Силантий Наумович умолк так же внезапно, как и заговорил. Уронив руки на колени, он не то задумался, не то задремал.
В последнее время с ним так часто случается. Вдруг заговорит, заговорит, замашет руками и остановится, словно в сон впадает.
Арефа как-то сказала:
—Тоскует... Вот-вот, гляди, кто-нибудь к нему из Саратова явится.
Но я знал, что Силантий Наумович просто постарел и бессилен бороться с немощью, временами внезапно охватывающей его. Вот посидит он так неподвижно минут пять, отдохнет и опять заговорит.
Так и сейчас было. Силантий Наумович не только заговорил, но вскочил со своего кресла и, постукивая палкой, быстро-быстро задвигался по горнице.
—Их сиятельство князь Гагарин — богач на всю Россию, а дурень был. С немцами, с французами, с англичанами разговаривал, а по-русски писать как следует не умел. Бывало, позарез надо написать письмо графине или там какому-нибудь сердечному предмету — меня требует, в кресло свое сажает: «Силантий, пиши!» А ты ишь как! И почерк изрядный. А?
Он пристально и непривычно мягко посмотрел на меня. Глаза у него заслезились, щеки мелко-мелко задрожали. Неуклюже и суетливо он заслонил лицо и глаза рукавом и пролепетал, словно был в чем-то виноват передо мной:
—Вот, ишь как я!.. Ты на меня, того, не гляди. Жалкий я. Так-то... Ты отворотись, не гляди...
А я смотрел, взволнованный и удивленный. Смотрел и не верил. Казалось, что передо мной сидел не Силантий Наумович, а какой-то иной, беспомощный, тихий и добрый старик.

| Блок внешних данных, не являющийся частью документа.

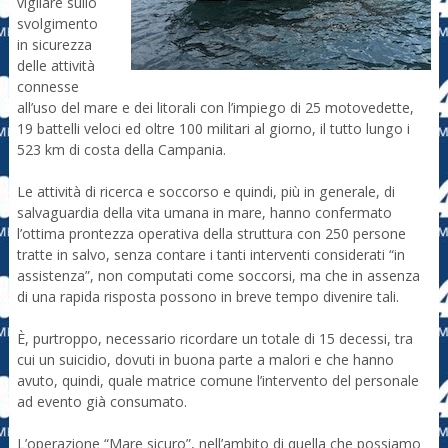
vigilare sullo
svolgimento
in sicurezza
delle attività
connesse
all’uso del mare e dei litorali con l’impiego di 25 motovedette,
19 battelli veloci ed oltre 100 militari al giorno, il tutto lungo i
523 km di costa della Campania.
Le attività di ricerca e soccorso e quindi, più in generale, di
salvaguardia della vita umana in mare, hanno confermato
l’ottima prontezza operativa della struttura con 250 persone
tratte in salvo, senza contare i tanti interventi considerati “in
assistenza”, non computati come soccorsi, ma che in assenza
di una rapida risposta possono in breve tempo divenire tali.
È, purtroppo, necessario ricordare un totale di 15 decessi, tra
cui un suicidio, dovuti in buona parte a malori e che hanno
avuto, quindi, quale matrice comune l’intervento del personale
ad evento già consumato.
L’operazione “Mare sicuro”, nell’ambito di quella che possiamo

—Не гляди ты на меня, Роман!.. И, того, уйди пока к Арефе. Один я побуду, один. Уйди...
Я забрал тетрадь, папку с письмами и ушел в камору. Арефа встретила меня десятком поручений: надо было вынести золу, растопить голландскую печь, слазить на чердак и снять белье...
Выполняя работу, заданную мне Арефой, я не перестаю думать о своем маленьком дедушке Даниле, которого вот так же, как и меня, учил писать беспокойный Силантий Наумович. И чем больше я думал, тем сильнее мне хотелось знать, каким же стал мой дедушка, что он сейчас делает? Ответить на эти вопросы могли только письма.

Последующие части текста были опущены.